++++ GIVEN DATA

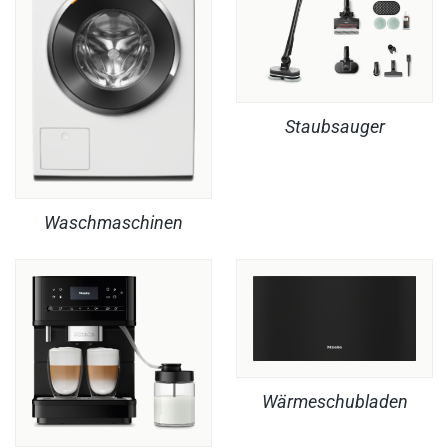
Staubsauger
Waschmaschinen
Wärmeschubladen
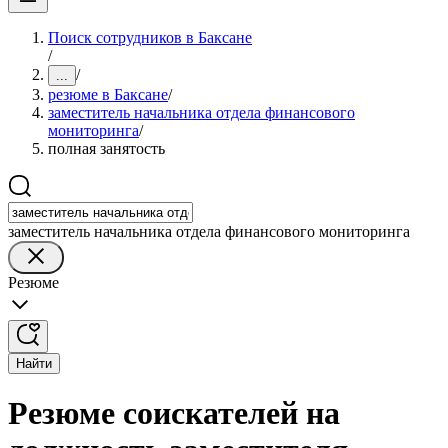
Поиск сотрудников в Баксане
/
/
...
резюме в Баксане
/
заместитель начальника отдела финансового
мониторинга
/
полная занятость
заместитель начальника отдела финансового мониторинга
Резюме
Найти
Резюме соискателей на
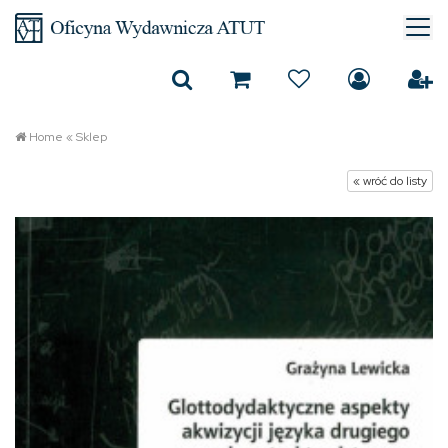
Home
«
Sklep
« wróć do listy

++++++++

INSTRUCTIONS FOR THE TASK: For the records above, state how many lines contain the string "заместитель", with no added text.

FINISHED EXERCISE: 2